> EXERCISE DIRECTIONS
Repeat word for word the line with "miedo', expresó un taxista que se negó a" and every line after it until the records below run out.

Items from a dataset:

========================================

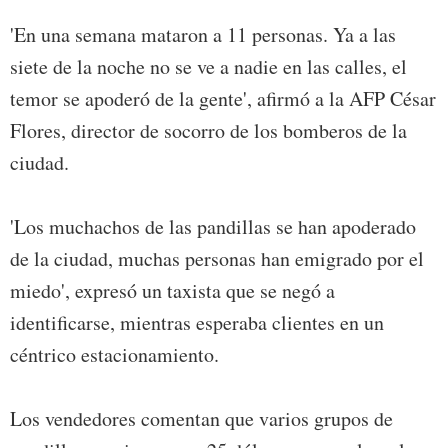
'En una semana mataron a 11 personas. Ya a las
siete de la noche no se ve a nadie en las calles, el
temor se apoderó de la gente', afirmó a la AFP César
Flores, director de socorro de los bomberos de la
ciudad.
'Los muchachos de las pandillas se han apoderado
de la ciudad, muchas personas han emigrado por el
miedo', expresó un taxista que se negó a
identificarse, mientras esperaba clientes en un
céntrico estacionamiento.
Los vendedores comentan que varios grupos de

========================================

> REPLY TO THE EXERCISE
miedo', expresó un taxista que se negó a
identificarse, mientras esperaba clientes en un
céntrico estacionamiento.
Los vendedores comentan que varios grupos de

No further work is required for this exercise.